Shoulder manipulation (moving the shoulder through its full range of motion while the patient is asleep with an anesthetic) can be helpful for some shoulder problems. But it is not usually the first choice in treatment for a frozen shoulder.
Before determining the appropriate treatment, an accurate diagnosis is required. For example, the physician must sort out whether the patient has a true “frozen shoulder” or something else referred to as adhesive capsulitis.
For many years, the terms adhesive capsulitis and frozen shoulder were used to describe the same condition. Patients experience shoulder pain and loss of shoulder motion. The problem comes on slowly over a period of time and seems to affect women more often than men (especially women between the ages of 40 and 60).
But experts recognize now that there are many different shoulder conditions that can present with these (or similar) symptoms. So the old term “frozen shoulder”, once used to describe any painful, stiff shoulder is now more refined. The term “adhesive capsulitis” may be a more accurate description for some patients.
As the name suggests, adhesive capsulitis affects the fibrous ligaments that surround the shoulder forming the joint capsule. This condition is referred to as primary adhesive capsulitis to differentiate it from “frozen shoulder” (secondary adhesive capsulitis).
Primary adhesive capsulitis is formed by inflammation, fibrosis, and contraction of the capsule with tiny adhesions holding the capsule to the bone. The normally loose parts of the joint capsule stick together. The result is pain and loss of motion from a mechanical (tissue) problem (adhesions causing tightness).
The condition referred to as a frozen shoulder usually doesn’t involve the capsule. Secondary adhesive capsulitis (or true frozen shoulder) might have some joint capsule changes but the shoulder stiffness is really coming from something outside the joint. Often, the short rotator muscles around the shoulder spasm. Sometimes, adhesions form inside the joint itself (rather than in the capsule).
Some of the conditions associated with secondary adhesive capsulitis (true frozen shoulder) include rotator cuff tears, biceps tendinitis, and arthritis. Any of these problems can seriously limit the shoulder’s ability to move, and causes the shoulder to “freeze.” Risk factors for adhesive capsulitis include: diabetes, thyroid problems, Dupuytren contracture, treatment for breast cancer, autoimmune diseases, and previous heart attack or stroke.
Arthroscopic release is considered “best practice” for shoulder motion limited by capsular tightness. This procedure has replaced manipulation under anesthesia (MUA) as the treatment of choice. Studies show that patients who have arthroscopic release have better (and more long lasting) pain relief and improved shoulder range of motion with arthroscopic treatment compared with MUA.
And as mentioned, preliminary testing is recommended to make sure the pain and loss of motion is really coming from the joint capsule and not from inside the joint. Once the diagnosis has been made, then treatment can be prescribed.

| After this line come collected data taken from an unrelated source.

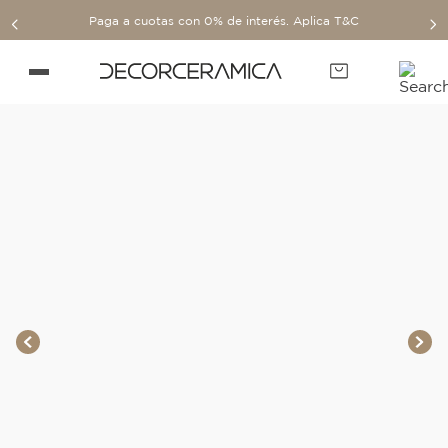
Paga a cuotas con 0% de interés. Aplica T&C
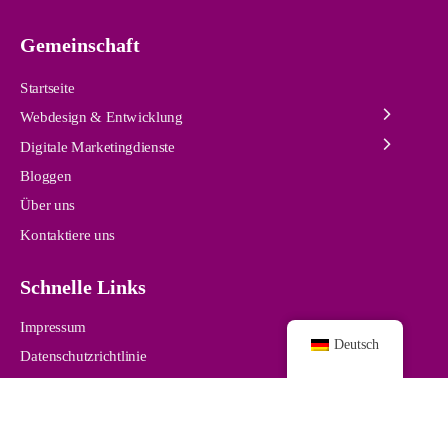
Gemeinschaft
Startseite
Webdesign & Entwicklung
Digitale Marketingdienste
Bloggen
Über uns
Kontaktiere uns
Schnelle Links
Impressum
Deutsch
Datenschutzrichtlinie
© 2024 /
pro-webdesigns.com /
Alle Rechte vorbehalten.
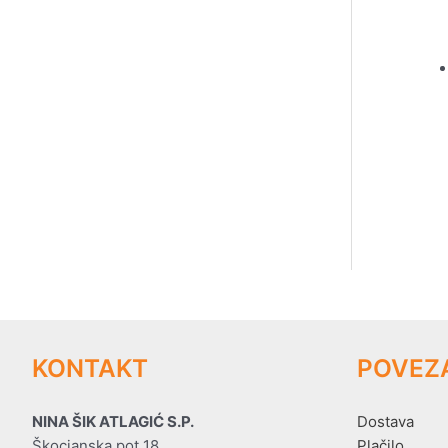
KONTAKT
POVEZ
NINA ŠIK ATLAGIĆ S.P.
Dostava
Škocjanska pot 18
Plačilo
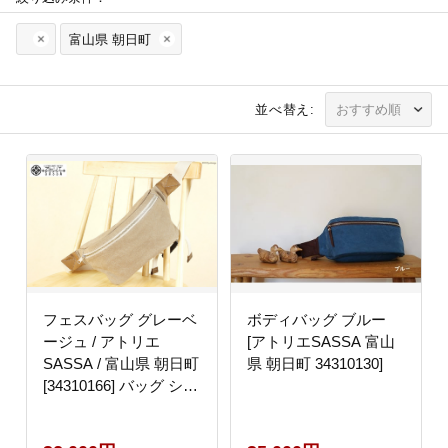
富山県 朝日町
並べ替え:
フェスバッグ グレーベ
ボディバッグ ブルー
ージュ / アトリエ
[アトリエSASSA 富山
SASSA / 富山県 朝日町
県 朝日町 34310130]
[34310166] バッグ シン
プル ヴィンテージ ボデ
ィバッグ 斜めがけ 革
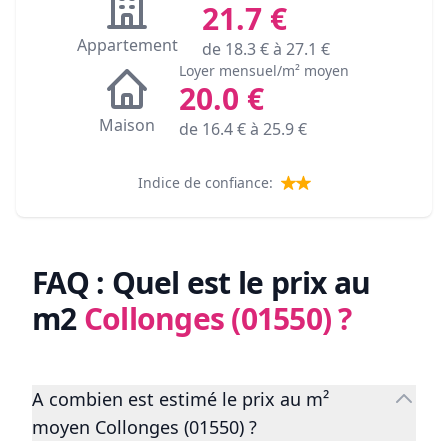
21.7
€
Appartement
de
18.3
€ à
27.1
€
Loyer mensuel/m² moyen
20.0
€
Maison
de
16.4
€ à
25.9
€
Indice de confiance:
FAQ : Quel est le prix au
m2
Collonges (01550)
?
A combien est estimé le prix au m²
moyen Collonges (01550) ?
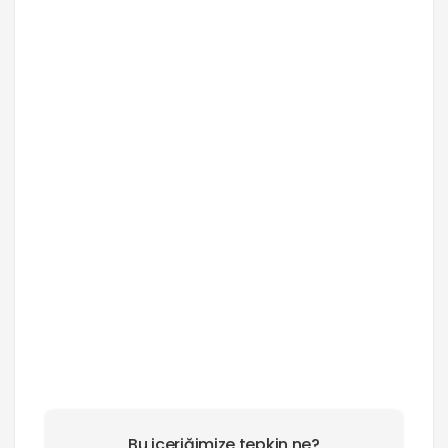
Bu içeriğimize tepkin ne?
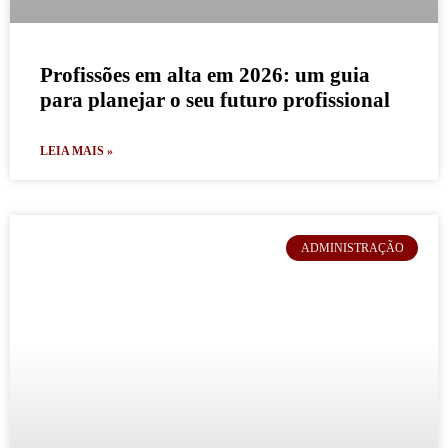
Profissões em alta em 2026: um guia
para planejar o seu futuro profissional
LEIA MAIS »
ADMINISTRAÇÃO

Physical therapy is the first line-of-treatment. It takes time to calm the pain signals and gain motion back, so a period of conservative care over several months is necessary. During this time, nonsteroidal antiinflammatory medications are often recommended for their short-term effects of providing pain relief. Steroid injections into the joint also provide a temporary decrease in pain and may aid in reducing inflammation in the early stages of the condition.
When conservative care fails to bring about the desired results, treatment may be expanded to include nerve blocks, hydrodilation (injecting a saline solution into the joint to expand/rupture the capsule), or manipulation under anesthesia (surgeon moves arm through full motion while patient is asleep).
When all else fails, surgery may be the last step. Of course, arthroscopy (looking inside the joint) is the final step in confirming the diagnosis. Arthroscopy is used to see inside the joint and release adhesions, scar tissue, and/or the capsule itself. Physical therapy after manipulation is required in order to maintain shoulder motion after manipulation or surgery.